→ **INPUT MATERIAL**:

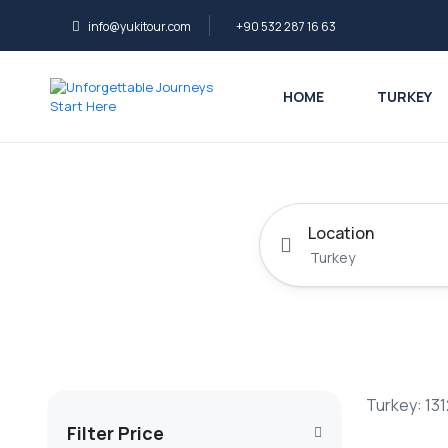
info@yukitour.com
+90 532 287 16 63
HOME
TURKEY
Location
Turkey: 131
Filter Price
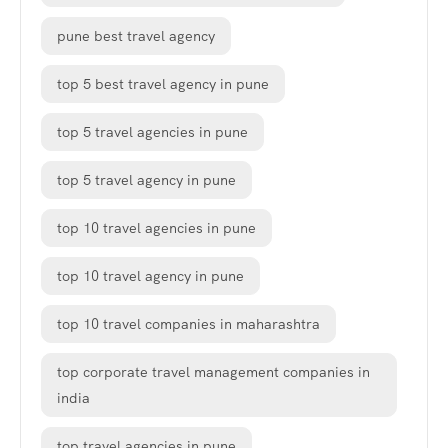
pune best travel agency
top 5 best travel agency in pune
top 5 travel agencies in pune
top 5 travel agency in pune
top 10 travel agencies in pune
top 10 travel agency in pune
top 10 travel companies in maharashtra
top corporate travel management companies in
india
top travel agencies in pune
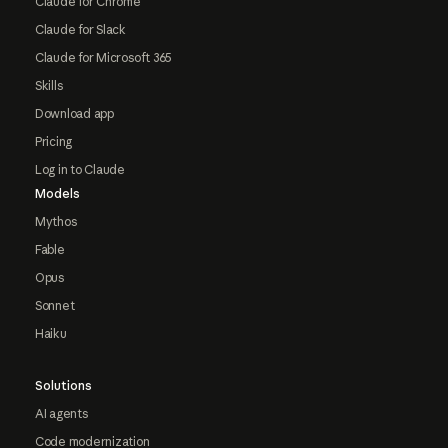
Claude for Chrome
Claude for Slack
Claude for Microsoft 365
Skills
Download app
Pricing
Log in to Claude
Models
Mythos
Fable
Opus
Sonnet
Haiku
Solutions
AI agents
Code modernization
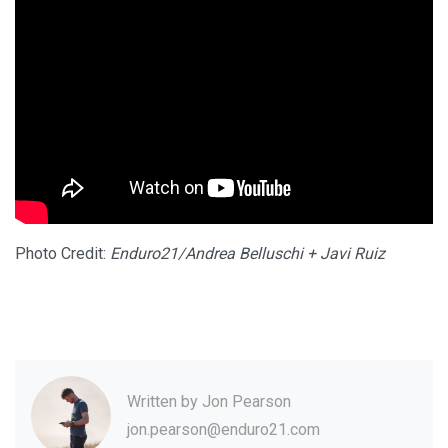
Photo Credit:
Enduro21/Andrea Belluschi + Javi Ruiz
Written by
Jon Pearson
jon.pearson@enduro21.com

→ **HOW TO COMPLETE THIS TASK**:
All lines that include the word "pune" must be copied from the material above.

→ **TASK RESPONSE**:
pune best travel agency
top 5 best travel agency in pune
top 5 travel agencies in pune
top 5 travel agency in pune
top 10 travel agencies in pune
top 10 travel agency in pune
top travel agencies in pune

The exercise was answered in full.